● WORK TASK:
Reproduce verbatim, line by line, everything from the line containing "Sapura Jade 1:100" to the last line of the listing below; add nothing.

SOURCE RECORDS Start Marker

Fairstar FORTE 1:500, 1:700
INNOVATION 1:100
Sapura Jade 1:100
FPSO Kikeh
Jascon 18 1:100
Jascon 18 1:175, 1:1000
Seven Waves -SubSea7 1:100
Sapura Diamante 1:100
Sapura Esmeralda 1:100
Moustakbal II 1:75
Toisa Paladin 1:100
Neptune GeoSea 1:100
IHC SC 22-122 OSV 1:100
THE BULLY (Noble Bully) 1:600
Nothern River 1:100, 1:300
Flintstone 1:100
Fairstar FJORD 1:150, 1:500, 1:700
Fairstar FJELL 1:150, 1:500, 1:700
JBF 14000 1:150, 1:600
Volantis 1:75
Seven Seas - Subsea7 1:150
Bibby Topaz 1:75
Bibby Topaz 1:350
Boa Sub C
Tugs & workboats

SOURCE RECORDS End Marker

● SOLVED EXERCISE:
Sapura Jade 1:100
FPSO Kikeh
Jascon 18 1:100
Jascon 18 1:175, 1:1000
Seven Waves -SubSea7 1:100
Sapura Diamante 1:100
Sapura Esmeralda 1:100
Moustakbal II 1:75
Toisa Paladin 1:100
Neptune GeoSea 1:100
IHC SC 22-122 OSV 1:100
THE BULLY (Noble Bully) 1:600
Nothern River 1:100, 1:300
Flintstone 1:100
Fairstar FJORD 1:150, 1:500, 1:700
Fairstar FJELL 1:150, 1:500, 1:700
JBF 14000 1:150, 1:600
Volantis 1:75
Seven Seas - Subsea7 1:150
Bibby Topaz 1:75
Bibby Topaz 1:350
Boa Sub C
Tugs & workboats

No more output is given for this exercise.